Prime Minister Boris Johnson and President Joe Biden have begun plotting a “green alternative” to the Chinese Communist Party’s Belt and Road Initiative in the wake of Beijing sanctioning a group of British MPs.
Mr Johnson reportedly raised the idea during a meeting with the sanctioned MPs, including former Tory Party leader Sir Iain Duncan Smith, during a Downing Street meeting on Saturday.
The plan would see Western democracies pour billions into so-called ‘green’ infrastructure projects in developing nations in order to counter communist China’s growing global influence through its debt-trap diplomacy efforts.
The British leader is said, according to The Times, to have pushed for the Build Back Better project with President Biden in a phone call on Friday evening.
A spokesman from Number 10 told The Telegraph that the two leaders “reflected on the significant action taken by the UK, US and other international partners earlier this week to impose sanctions on human rights violators in Xinjiang and expressed their concern about retaliatory action taken by China”.
Taking credit for the green scheme, President Biden told reporters on Friday: “One of the things I suggested we do is — we talked about China and the competition they’re engaging in the Belt and Road Initiative. And I suggested we should have, essentially, a similar initiative coming from the democratic states, helping those communities around the world.”
Through its Belt and Road Initiative, the Chinese Communist Party (CCP) has sought to expand its global influence by offering billions in predatory infrastructure loans to developing nations in Asia, Africa, South America, and Eastern Europe.
The loans enable the communist nation to indebt poorer countries, which often cannot afford to repay Beijing. Should a government fail to repay the loans, China often seizes the ownership of the properties. The issue is compounded by the fact that Beijing ships in Chinese labourers to work on infrastructure projects, meaning that even more of the economic benefits are consolidated within China.
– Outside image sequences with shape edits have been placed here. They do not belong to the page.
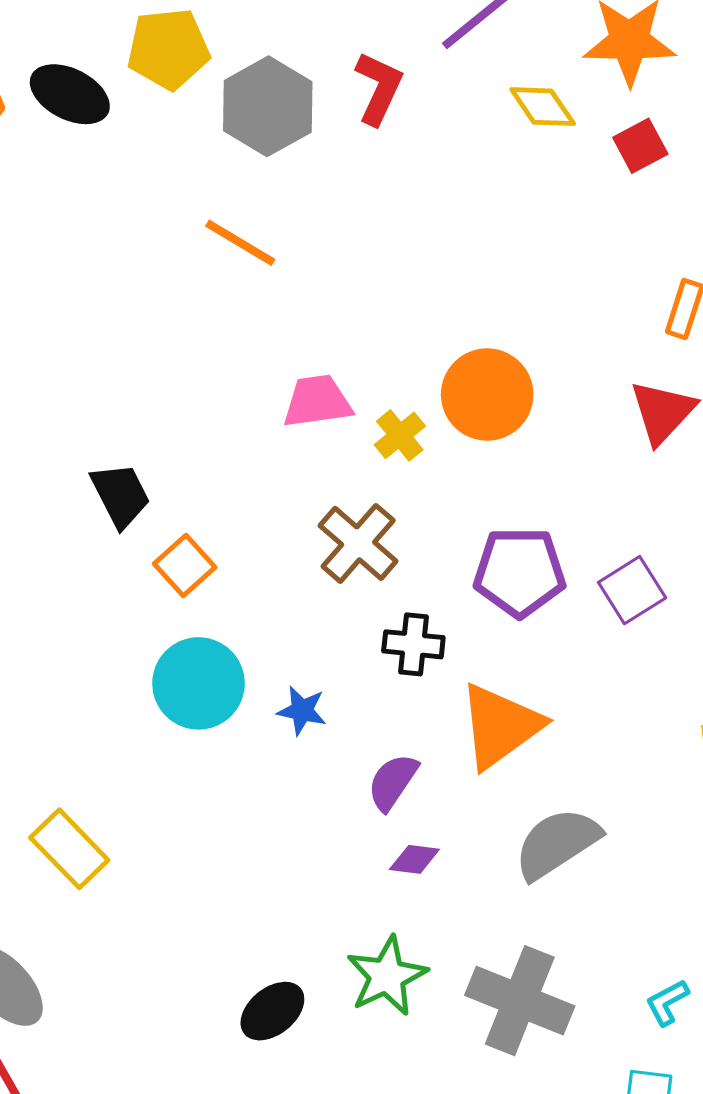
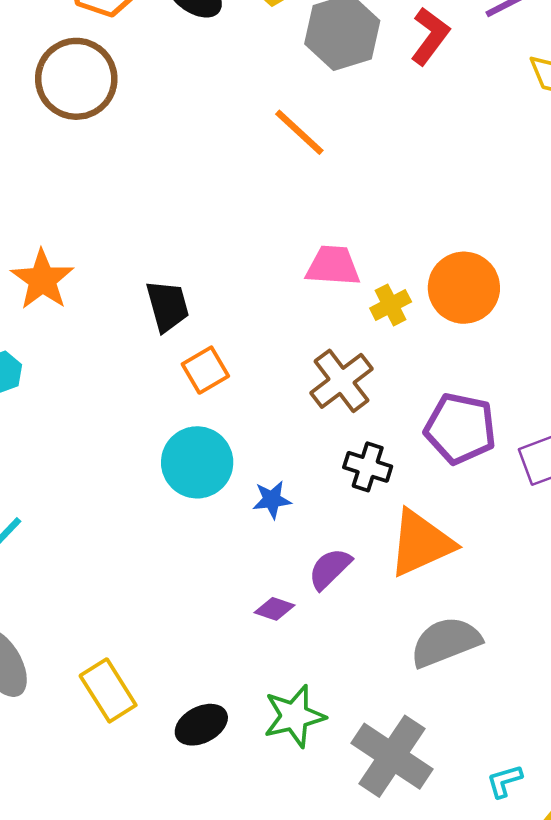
blue star: (302, 711) -> (272, 500), turned -30
yellow rectangle: (69, 849) -> (108, 690), moved
purple diamond: (414, 859) -> (275, 609), moved

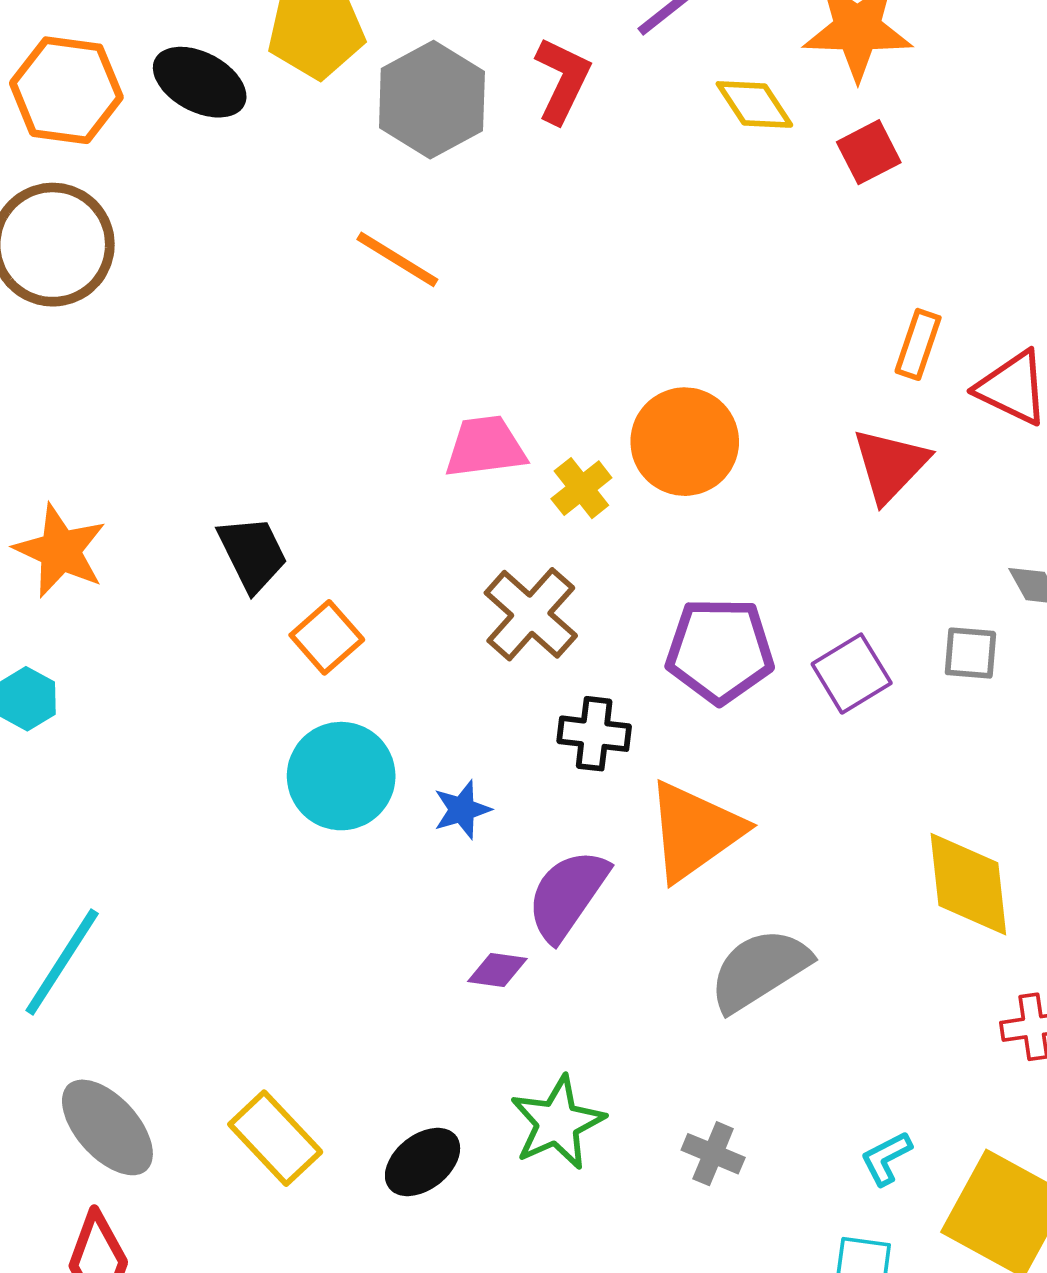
purple semicircle: (330, 569) -> (567, 895), size x1.4
gray cross: (392, 756) -> (713, 1154), size x0.5

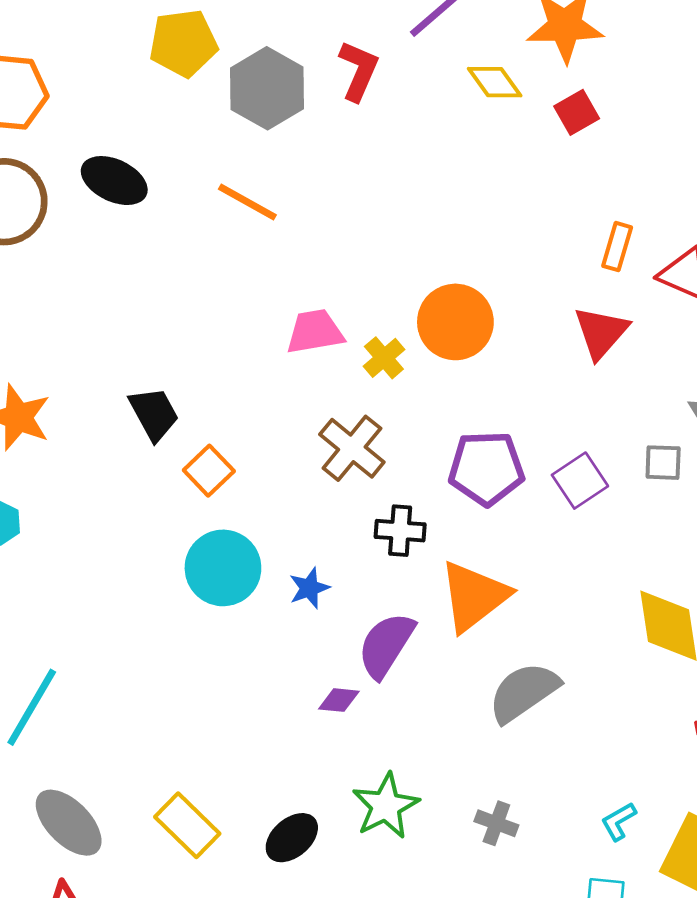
black ellipse: (200, 82) -> (114, 181), moved

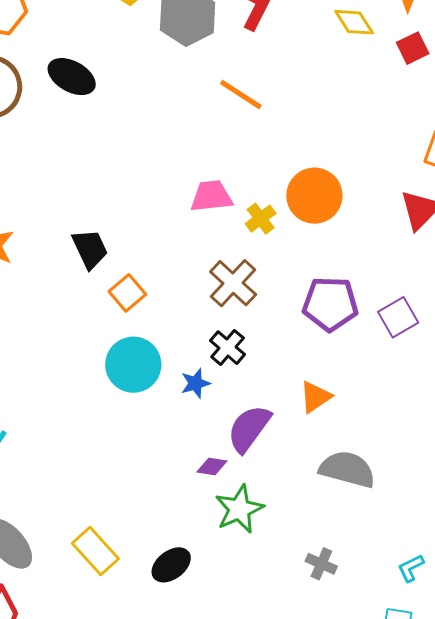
orange line: (247, 202) -> (241, 94), moved
black cross: (400, 531) -> (228, 348), moved, turned 33
orange triangle: (474, 596) -> (315, 397), size x0.6
gray semicircle: (524, 692) -> (347, 469), turned 46
green star: (386, 806) -> (239, 509), moved

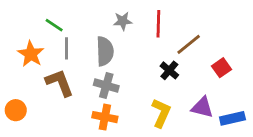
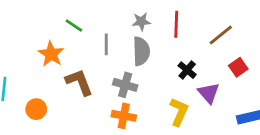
brown line: (189, 44) -> (221, 35), moved
gray line: (66, 48) -> (106, 44), moved
gray semicircle: (105, 51) -> (141, 51), moved
purple triangle: (202, 107) -> (209, 93), moved, turned 35

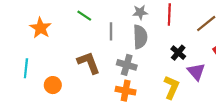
orange star: (51, 54) -> (40, 28), moved

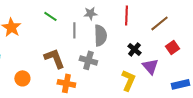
gray star: (140, 12) -> (90, 13), moved
orange cross: (126, 91) -> (66, 83), moved

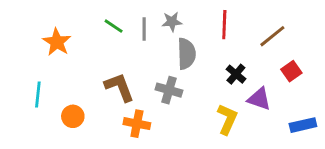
gray line: (74, 30) -> (144, 29), moved
purple triangle: (150, 66) -> (259, 99), turned -30

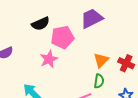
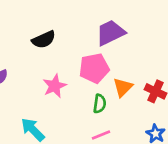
pink pentagon: (62, 37) -> (94, 68), moved
green semicircle: (99, 81) -> (100, 104), moved

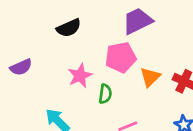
green semicircle: (100, 104) -> (105, 94), moved

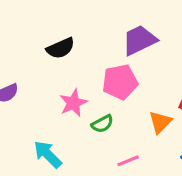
orange triangle: (150, 77) -> (160, 122), moved
green semicircle: (105, 94) -> (102, 124), turned 54

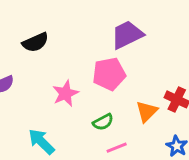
black semicircle: (61, 48) -> (35, 42), moved
green semicircle: (102, 124) -> (103, 122), moved

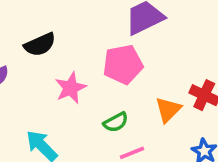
black semicircle: (35, 42) -> (40, 45), moved

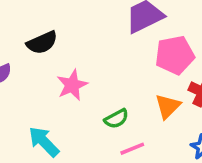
pink pentagon: (123, 64) -> (175, 55), moved

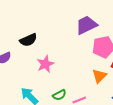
green semicircle: (116, 119) -> (59, 95), moved

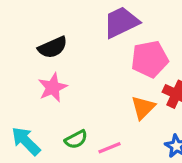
black semicircle: (28, 40) -> (53, 47), moved

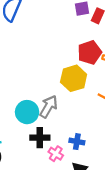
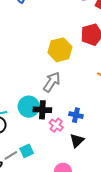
yellow hexagon: (74, 78) -> (60, 50), moved
cyan circle: (27, 112) -> (29, 107), moved

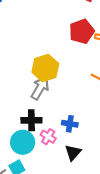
yellow hexagon: (60, 50) -> (45, 68), moved
cyan circle: (29, 107) -> (23, 142), moved

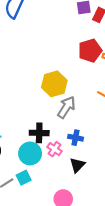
gray arrow: (40, 88) -> (66, 107), moved

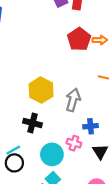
yellow hexagon: (54, 84) -> (41, 90), moved
black cross: (39, 133) -> (33, 123), moved, turned 30

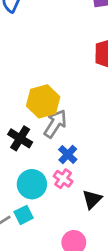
gray arrow: (73, 100) -> (55, 124), moved
blue cross: (91, 126) -> (68, 154), moved, turned 32

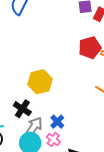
gray arrow: (55, 124) -> (34, 127), moved

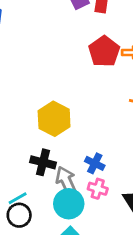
gray arrow: (34, 127) -> (66, 181), turned -40

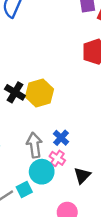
black cross: (43, 162) -> (15, 92), moved
cyan circle: (69, 204) -> (42, 172), moved

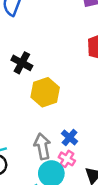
black cross: (15, 92) -> (22, 63), moved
Mr Johnson said: “We need to come up with an alternative so that countries have a choice. The West needs to do this.”
The prime minister said that and President Biden have already agreed to throw millions of pounds into the foreign infrastructure project. It has been suggested that Britain could divert funds saved from cuts to the foreign aid budget — which was slashed from 0.7 to 0.5 of GDP last year — into the scheme.
While Boris Johnson has often been likened to former President Trump, the British leader’s positions on issues such as migration, free trade, and allegedly man-made climate change are far more in line with President Biden’s neo-liberal globalist perspective.
Johnson, for example, has pledged to reduce Britain’s carbon dioxide emissions to “net-zero by 2050”. According to a report from the Global Warming Policy Foundation last year, the green agenda would cost over £3 trillion, or £100,000 per household.
President Biden, for his part, has stated his intention to “transition” the American economy away from the fossil fuel industry by the year 2030.
The two men have also frequently used the same slogan, “Build Back Better”, which originated during the United Nations’ disaster relief efforts following the 2015 tsunami in Japan, and was later adopted by the World Economic Forum’s so-called Great Reset.
The WEF has said that in the wake of the Chinese coronavirus pandemic, governments throughout the world should adopt more socialist-style policies as well as introducing giant Green New Deal-style initiatives.